Andrea and Esteban are my aunt and uncle, but I don't love them. They won't even let me kill birds and other animals. You know that I kept the albatross hidden among the cages. They wanted the doctor to examine me, but I scared him right off. He was more afraid than the otters that we embalmed with Papa.
Did you never meet the Gutiérrez sisters? I loved them very much, especially Mary. Now that she is dead, I hold no grudges. I loved her very much, and every time I tried to kiss her, she got mad, as if it was wrong. If there were people around, she was very nice, but when we were alone she never wanted to talk to me. I tried to explain things to her, but she got mad.
If I tell you what I did later, you won't forgive me and I want us to always be friends. When I came to the pharmacy to look for the arsenic for the albatross and the algae, I stole a little bottle of strychnine from you. It was on the shelf in the middle, under the clock.
The night that everyone went to look for Miss Emilia, Mary was very angry with me. I hid in the hallway, and when Atwell left to search with the others for Emilia, Mary followed him; she pulled him away from the light in the stairwell and kissed him in a way that made me cry. I heard her laughing, telling him, "Tomorrow remind me to tell you what the boy did."
I thought, "I'm going to do something terrible." Now I understand that I did what anyone would have done in my place.
I went down to my room, found the strychnine, went to Mary's room and poured half the bottle into the cup of cold chocolate she always had before going to sleep. I stirred it with the spoon so the poison would dissolve completely. When I was drying it I heard Mary's footsteps. I was in such a hurry to leave that I dropped the bottle. I didn't have time to pick it up. I went out through Emilia's room.
The next day I went back to look for the bottle, but it wasn't there.
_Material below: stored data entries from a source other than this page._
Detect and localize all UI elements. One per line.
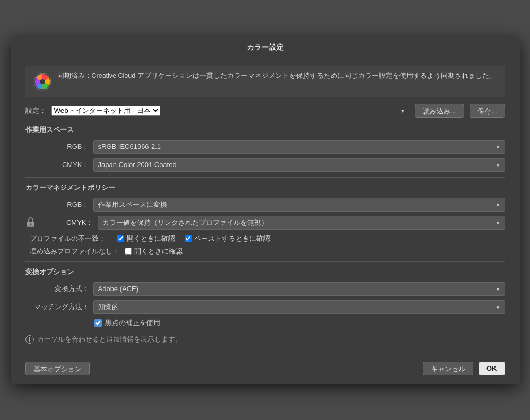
sync-bar: 同期済み：Creative Cloud アプリケーションは一貫したカラーマネジメ… bbox=[25, 66, 505, 97]
lock-icon bbox=[25, 217, 36, 228]
dialog-footer: 基本オプション キャンセル OK bbox=[11, 354, 520, 384]
sync-text: 同期済み：Creative Cloud アプリケーションは一貫したカラーマネジメ… bbox=[57, 71, 496, 81]
black-point-label: 黒点の補正を使用 bbox=[105, 318, 160, 328]
no-embed-open-checkbox-label[interactable]: 開くときに確認 bbox=[125, 247, 183, 256]
cmyk-workspace-row: CMYK： Japan Color 2001 Coated Japan Colo… bbox=[25, 158, 505, 172]
paste-confirm-label: ペーストするときに確認 bbox=[194, 234, 270, 243]
load-button[interactable]: 読み込み... bbox=[415, 104, 464, 118]
conversion-section-title: 変換オプション bbox=[25, 267, 505, 277]
policy-rgb-select[interactable]: 作業用スペースに変換 カラー値を保持 オフ bbox=[93, 198, 505, 212]
cmyk-select-wrapper: Japan Color 2001 Coated Japan Color 2001… bbox=[93, 158, 505, 172]
matching-method-row: マッチング方法： 知覚的 相対的な色域を維持 彩度 絶対的な色域を維持 ▼ bbox=[25, 300, 505, 314]
info-row: i カーソルを合わせると追加情報を表示します。 bbox=[25, 331, 505, 346]
rgb-workspace-row: RGB： sRGB IEC61966-2.1 Adobe RGB (1998) … bbox=[25, 140, 505, 154]
policy-rgb-select-wrapper: 作業用スペースに変換 カラー値を保持 オフ ▼ bbox=[93, 198, 505, 212]
settings-row: 設定： Web・インターネット用 - 日本 プリプレス用 - 日本 一般用 - … bbox=[25, 104, 505, 118]
conversion-method-select[interactable]: Adobe (ACE) Apple CMM Little CMS bbox=[93, 282, 505, 296]
divider-2 bbox=[25, 261, 505, 262]
policy-cmyk-select[interactable]: カラー値を保持（リンクされたプロファイルを無視） 作業用スペースに変換 オフ bbox=[98, 216, 505, 230]
rgb-label: RGB： bbox=[25, 142, 89, 152]
conversion-method-row: 変換方式： Adobe (ACE) Apple CMM Little CMS ▼ bbox=[25, 282, 505, 296]
basic-options-button[interactable]: 基本オプション bbox=[25, 362, 90, 375]
svg-rect-4 bbox=[30, 223, 31, 225]
profile-mismatch-label: プロファイルの不一致： bbox=[30, 234, 106, 243]
matching-method-label: マッチング方法： bbox=[25, 302, 89, 312]
conversion-method-label: 変換方式： bbox=[25, 284, 89, 294]
rgb-select-wrapper: sRGB IEC61966-2.1 Adobe RGB (1998) ProPh… bbox=[93, 140, 505, 154]
color-settings-dialog: カラー設定 同期済み：Creative Cloud アプリケーションは一貫したカ… bbox=[11, 37, 520, 384]
matching-method-select[interactable]: 知覚的 相対的な色域を維持 彩度 絶対的な色域を維持 bbox=[93, 300, 505, 314]
black-point-checkbox[interactable] bbox=[94, 319, 102, 327]
paste-confirm-checkbox[interactable] bbox=[185, 235, 192, 242]
policy-cmyk-select-wrapper: カラー値を保持（リンクされたプロファイルを無視） 作業用スペースに変換 オフ ▼ bbox=[98, 216, 505, 230]
cmyk-select[interactable]: Japan Color 2001 Coated Japan Color 2001… bbox=[93, 158, 505, 172]
policy-cmyk-label: CMYK： bbox=[40, 218, 93, 228]
setting-select[interactable]: Web・インターネット用 - 日本 プリプレス用 - 日本 一般用 - 日本 カ… bbox=[51, 106, 160, 116]
matching-method-select-wrapper: 知覚的 相対的な色域を維持 彩度 絶対的な色域を維持 ▼ bbox=[93, 300, 505, 314]
black-point-row: 黒点の補正を使用 bbox=[25, 318, 505, 328]
paste-confirm-checkbox-label[interactable]: ペーストするときに確認 bbox=[185, 234, 270, 243]
footer-right-buttons: キャンセル OK bbox=[423, 362, 505, 375]
open-confirm-checkbox[interactable] bbox=[117, 235, 124, 242]
policy-rgb-label: RGB： bbox=[25, 200, 89, 209]
no-embed-label: 埋め込みプロファイルなし： bbox=[30, 247, 119, 256]
info-text: カーソルを合わせると追加情報を表示します。 bbox=[37, 335, 182, 344]
setting-dropdown-wrapper: Web・インターネット用 - 日本 プリプレス用 - 日本 一般用 - 日本 カ… bbox=[51, 106, 410, 116]
no-embed-row: 埋め込みプロファイルなし： 開くときに確認 bbox=[25, 247, 505, 256]
open-confirm-label: 開くときに確認 bbox=[127, 234, 175, 243]
open-confirm-checkbox-label[interactable]: 開くときに確認 bbox=[117, 234, 175, 243]
sync-icon bbox=[33, 72, 52, 91]
no-embed-open-label: 開くときに確認 bbox=[134, 247, 183, 256]
conversion-method-select-wrapper: Adobe (ACE) Apple CMM Little CMS ▼ bbox=[93, 282, 505, 296]
info-icon: i bbox=[25, 335, 34, 344]
policy-rgb-row: RGB： 作業用スペースに変換 カラー値を保持 オフ ▼ bbox=[25, 198, 505, 212]
no-embed-open-checkbox[interactable] bbox=[125, 248, 132, 255]
policy-cmyk-row: CMYK： カラー値を保持（リンクされたプロファイルを無視） 作業用スペースに変… bbox=[25, 216, 505, 230]
save-button[interactable]: 保存... bbox=[470, 104, 505, 118]
cmyk-label: CMYK： bbox=[25, 160, 89, 170]
color-policy-section-title: カラーマネジメントポリシー bbox=[25, 183, 505, 192]
setting-dropdown-arrow: ▼ bbox=[400, 108, 405, 113]
rgb-select[interactable]: sRGB IEC61966-2.1 Adobe RGB (1998) ProPh… bbox=[93, 140, 505, 154]
cancel-button[interactable]: キャンセル bbox=[423, 362, 473, 375]
dialog-title: カラー設定 bbox=[11, 37, 520, 58]
workspace-section-title: 作業用スペース bbox=[25, 125, 505, 135]
profile-mismatch-row: プロファイルの不一致： 開くときに確認 ペーストするときに確認 bbox=[25, 234, 505, 243]
svg-point-1 bbox=[40, 79, 45, 84]
setting-label: 設定： bbox=[25, 106, 46, 116]
divider-1 bbox=[25, 177, 505, 178]
ok-button[interactable]: OK bbox=[479, 362, 505, 375]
I wanted to take strychnine myself, just as Mary had done.
I would have explained everything to the commissioner, to save Emilia so much shock, but no one listens to me because I'm just a boy.
You know I made my little house in the abandoned ship on the beach. I have a lot of bottles of water there, some crackers, and a bag of greens. The surf is rising because of the storm. I'm going to the boat now to wait until the water takes it. By the time you read this letter, the waves and the water will cover your faithful little friend,
Miguel Fernández

P.S. Please send the albatross to my parents.

I returned the letter to the commissioner. Silently I crossed the dining room and stared out the window that overlooked the sea. Miguel's boat was not on the beach.
Emilia confirmed what Miguel had said about the bottle of strychnine. She had found it the morning of Mary's death. She hid it because she believed from the first that her sweetheart had been the murderer. For the same reason she disposed of the cup of chocolate.
We had no news of Miguel and the Joseph K. Commissioner Aubry considered Miguel's letter sufficient proof of guilt and relinquished his suspicion of Emilia.
As for me, I have produced the pages which you have read because several women-friends of my mother -- the only friends she has -- wanted my part in the inquiry to be documented. I protested, I said my role was minimal, that I had not intervened in the proceedings, that I had limited myself to puzzling out. . . . But they insisted, and here you have me, penitent and blushing, putting the Finis coronat opus to this chronicle of my unexpected adventures with the police.
I need add only that Emilia and Atwell have married and, as far as I know, are happy. From time to time I ask myself what the intimate life of these two lovers must be like -- two who so many times looked at each other believing the other a criminal but never ceasing to love even so.